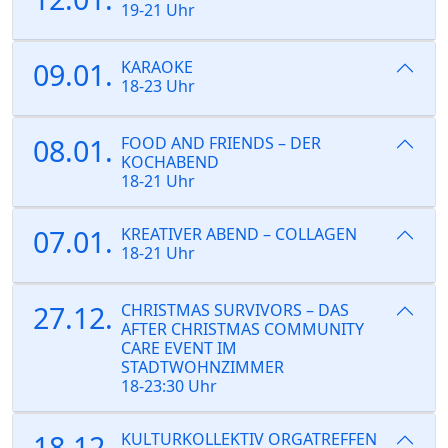
19-21 Uhr
09.01.
KARAOKE
18-23 Uhr
08.01.
FOOD AND FRIENDS – DER
KOCHABEND
18-21 Uhr
07.01.
KREATIVER ABEND – COLLAGEN
18-21 Uhr
27.12.
CHRISTMAS SURVIVORS – DAS
AFTER CHRISTMAS COMMUNITY
CARE EVENT IM
STADTWOHNZIMMER
18-23:30 Uhr
18.12.
KULTURKOLLEKTIV ORGATREFFEN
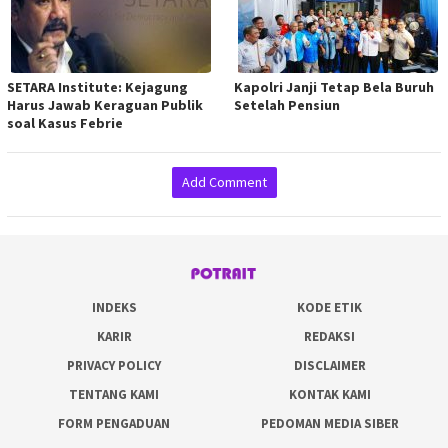
SETARA Institute: Kejagung
Kapolri Janji Tetap Bela Buruh
Harus Jawab Keraguan Publik
Setelah Pensiun
soal Kasus Febrie
Add Comment
INDEKS
KODE ETIK
KARIR
REDAKSI
PRIVACY POLICY
DISCLAIMER
TENTANG KAMI
KONTAK KAMI
FORM PENGADUAN
PEDOMAN MEDIA SIBER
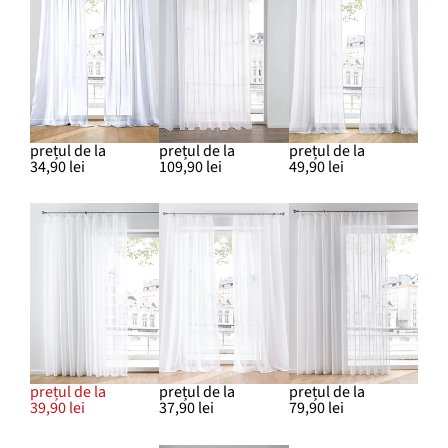
prețul de la
prețul de la
prețul de la
34,90 lei
109,90 lei
49,90 lei
prețul de la
prețul de la
prețul de la
39,90 lei
37,90 lei
79,90 lei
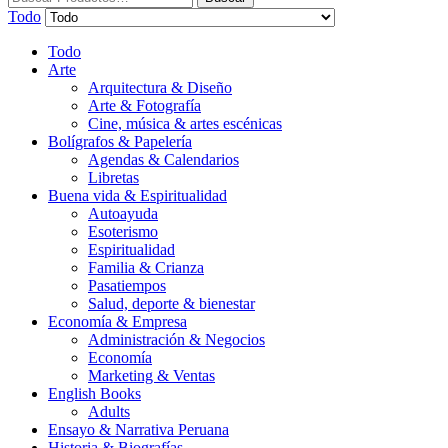
Todo
Todo
Arte
Arquitectura & Diseño
Arte & Fotografía
Cine, música & artes escénicas
Bolígrafos & Papelería
Agendas & Calendarios
Libretas
Buena vida & Espiritualidad
Autoayuda
Esoterismo
Espiritualidad
Familia & Crianza
Pasatiempos
Salud, deporte & bienestar
Economía & Empresa
Administración & Negocios
Economía
Marketing & Ventas
English Books
Adults
Ensayo & Narrativa Peruana
Historia & Biografías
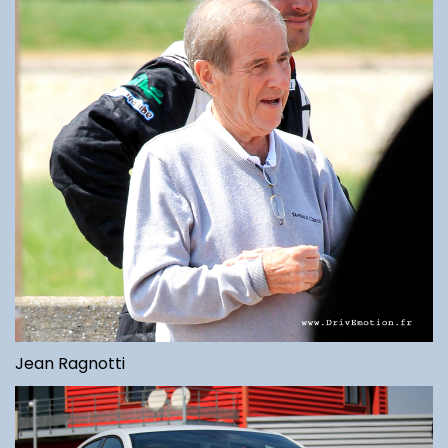
Jean Ragnotti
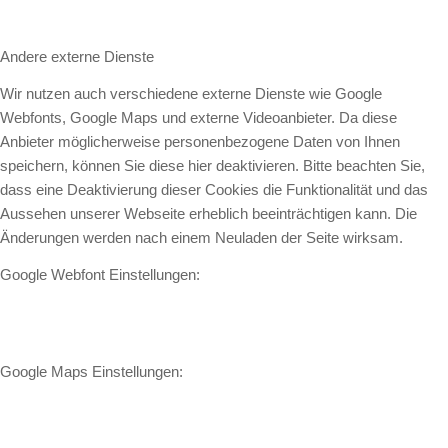
Andere externe Dienste
Wir nutzen auch verschiedene externe Dienste wie Google
Webfonts, Google Maps und externe Videoanbieter. Da diese
Anbieter möglicherweise personenbezogene Daten von Ihnen
speichern, können Sie diese hier deaktivieren. Bitte beachten Sie,
dass eine Deaktivierung dieser Cookies die Funktionalität und das
Aussehen unserer Webseite erheblich beeinträchtigen kann. Die
Änderungen werden nach einem Neuladen der Seite wirksam.
Google Webfont Einstellungen:
Google Maps Einstellungen:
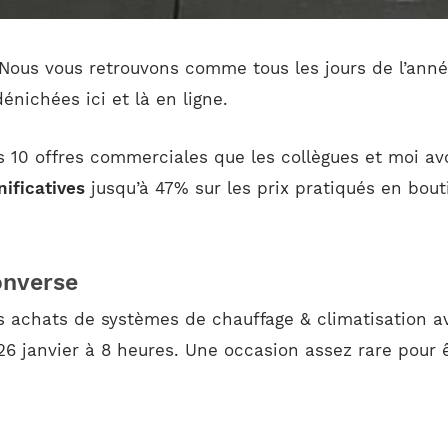
. Nous vous retrouvons comme tous les jours de l’ann
énichées ici et là en ligne.
es 10 offres commerciales que les collègues et moi av
nificatives
jusqu’à 47% sur les prix pratiqués en bout
onverse
s achats de systèmes de chauffage & climatisation av
e 26 janvier à 8 heures. Une occasion assez rare pour 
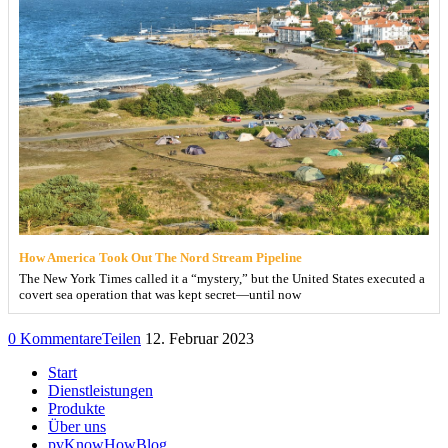
How America Took Out The Nord Stream Pipeline
The New York Times called it a “mystery,” but the United States executed a
covert sea operation that was kept secret—until now
0 Kommentare
Teilen
12. Februar 2023
Start
Dienstleistungen
Produkte
Über uns
pvKnowHowBlog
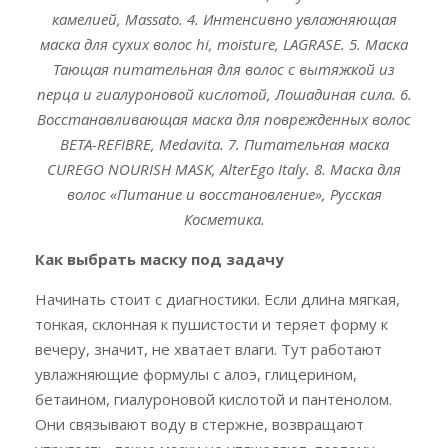
камелией, Massato. 4. Интенсивно увлажняющая
маска для сухих волос hi, moisture, LAGRASE. 5. Маска
Тающая питательная для волос с вытяжкой из
перца и гиалуроновой кислотой, Лошадиная сила. 6.
Восстанавливающая маска для поврежденных волос
BETA-REFIBRE, Medavita. 7. Питательная маска
CUREGO NOURISH MASK, AlterEgo Italy. 8. Маска для
волос «Питание и восстановление», Русская
Косметика.
Как выбрать маску под задачу
Начинать стоит с диагностики. Если длина мягкая,
тонкая, склонная к пушистости и теряет форму к
вечеру, значит, не хватает влаги. Тут работают
увлажняющие формулы с алоэ, глицерином,
бетаином, гиалуроновой кислотой и пантенолом.
Они связывают воду в стержне, возвращают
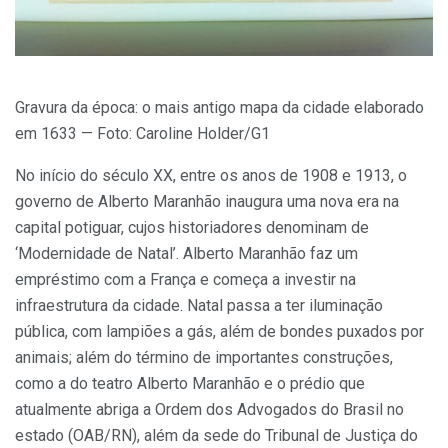
Gravura da época: o mais antigo mapa da cidade elaborado
em 1633 — Foto: Caroline Holder/G1
No início do século XX, entre os anos de 1908 e 1913, o
governo de Alberto Maranhão inaugura uma nova era na
capital potiguar, cujos historiadores denominam de
‘Modernidade de Natal’. Alberto Maranhão faz um
empréstimo com a França e começa a investir na
infraestrutura da cidade. Natal passa a ter iluminação
pública, com lampiões a gás, além de bondes puxados por
animais; além do término de importantes construções,
como a do teatro Alberto Maranhão e o prédio que
atualmente abriga a Ordem dos Advogados do Brasil no
estado (OAB/RN), além da sede do Tribunal de Justiça do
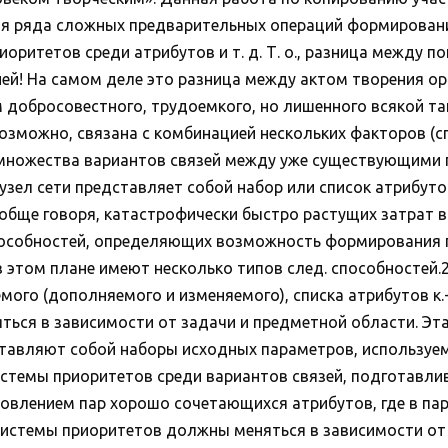
ия ряда сложных предварительных операций формировани
иоритетов среди атрибутов и т. д. Т. о., разница между
ией! На самом деле это разница между актом творения о
 добросовестного, трудоемкого, но лишенного всякой та
озможно, связана с комбинацией нескольких факторов (с
 множества вариантов связей между уже существующими п
узел сети представляет собой набор или список атрибут
обще говоря, катастрофически быстро растущих затрат вр
пособностей, определяющих возможность формирования п
в этом плане имеют несколько типов след. способностей
мого (дополняемого и изменяемого), списка атрибутов к.-
ться в зависимости от задачи и предметной области. Эта
тавляют собой наборы исходных параметров, используем
темы приоритетов среди вариантов связей, подготавлив
становлением пар хорошо сочетающихся атрибутов, где в п
 системы приоритетов должны меняться в зависимости о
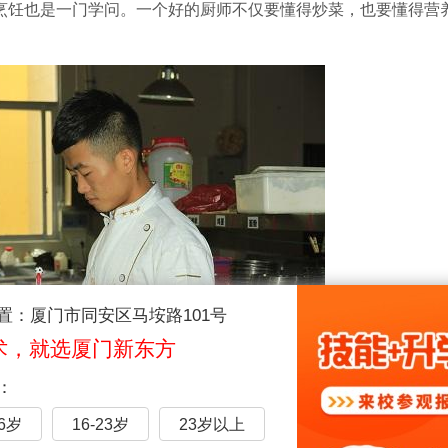
烹饪也是一门学问。一个好的厨师不仅要懂得炒菜，也要懂得营
置：厦门市同安区马垵路101号
术，就选厦门新东方
：
16岁
16-23岁
23岁以上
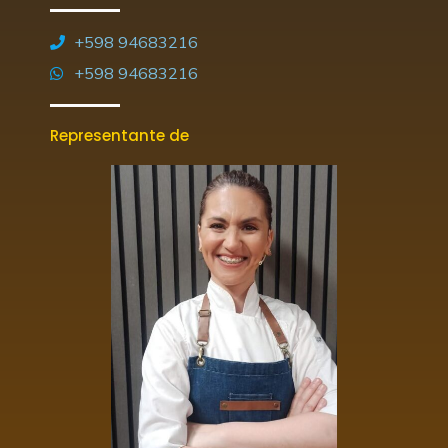
+598 94683216
+598 94683216
Representante de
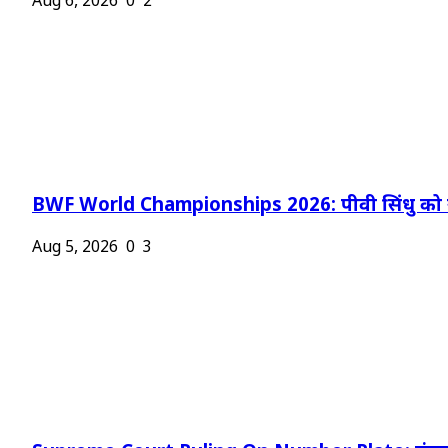
Aug 6, 2026
0
2
BWF World Championships 2026: पीवी सिंधु को न
Aug 5, 2026
0
3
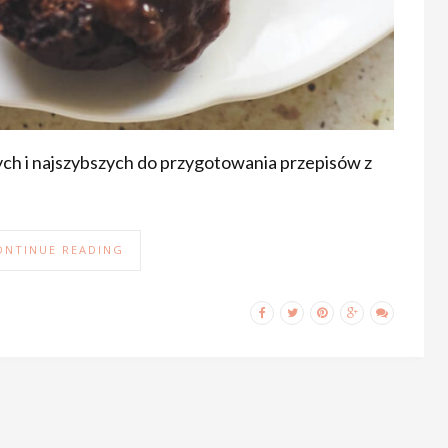
ych i najszybszych do przygotowania przepisów z
ONTINUE READING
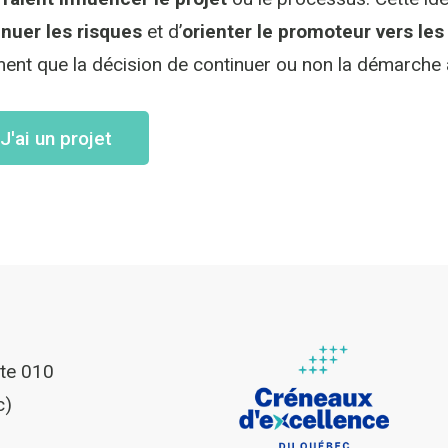
nuer les risques
et d’
orienter le promoteur vers le
nt que la décision de continuer ou non la démarche 
J'ai un projet
ite 010
c)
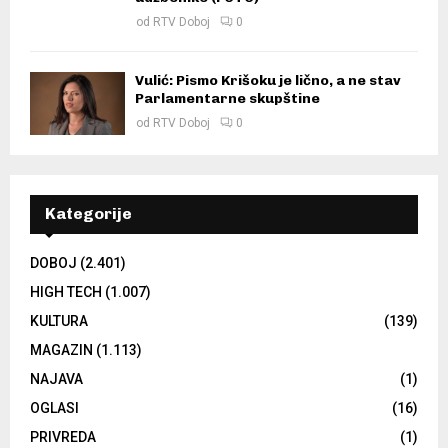
od
RTV Doboj
0
Vulić: Pismo Krišoku je lično, a ne stav
Parlamentarne skupštine
od
RTV Doboj
0
Kategorije
DOBOJ
(2.401)
HIGH TECH
(1.007)
KULTURA
(139)
MAGAZIN
(1.113)
NAJAVA
(1)
OGLASI
(16)
PRIVREDA
(1)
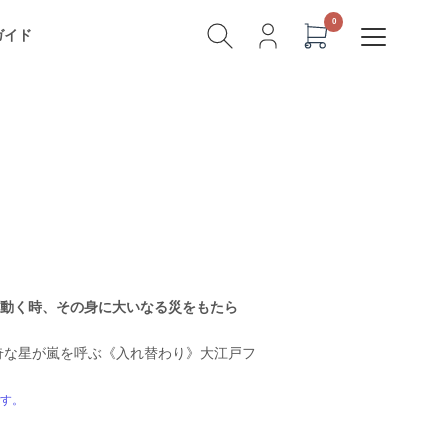
ガイド
動く時、その身に大いなる災をもたら
奇な星が嵐を呼ぶ《入れ替わり》大江戸フ
です。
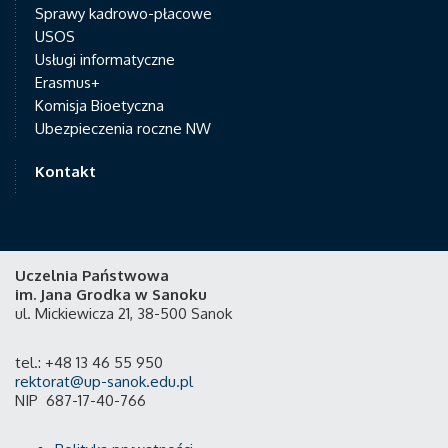
Sprawy kadrowo-płacowe
USOS
Usługi informatyczne
Erasmus+
Komisja Bioetyczna
Ubezpieczenia roczne NW
Kontakt
Uczelnia Państwowa
im. Jana Grodka w Sanoku
ul. Mickiewicza 21, 38-500 Sanok
tel.: +48 13 46 55 950
rektorat@up-sanok.edu.pl
NIP 687-17-40-766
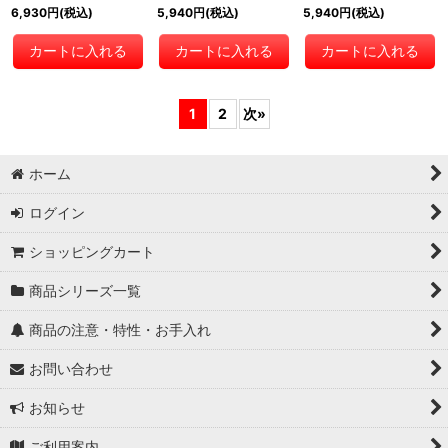
6,930
円
(税込)
5,940
円
(税込)
5,940
円
(税込)
カートに入れる
カートに入れる
カートに入れる
1
2
次
»
ホーム
ログイン
ショッピングカート
商品シリーズ一覧
商品の注意・特性・お手入れ
お問い合わせ
お知らせ
ご利用案内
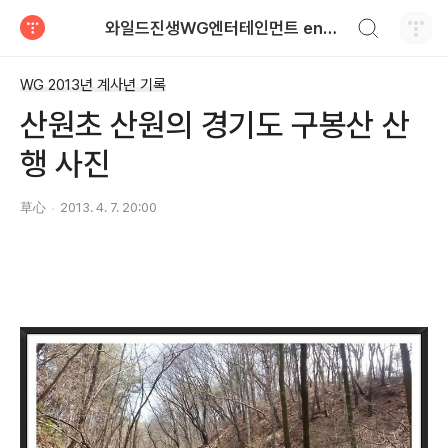
검색하기
와일드진생WG엔터테인먼트 entertainment
티스토리
WG 2013년 계사년 기록
산원초 산원의 경기도 구봉산 산
행 사진
草心
2013. 4. 7. 20:00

• [What you are asked to do] In the data, how many lines include the string "cidade"? Reply with only that number.

• [Answer area] 2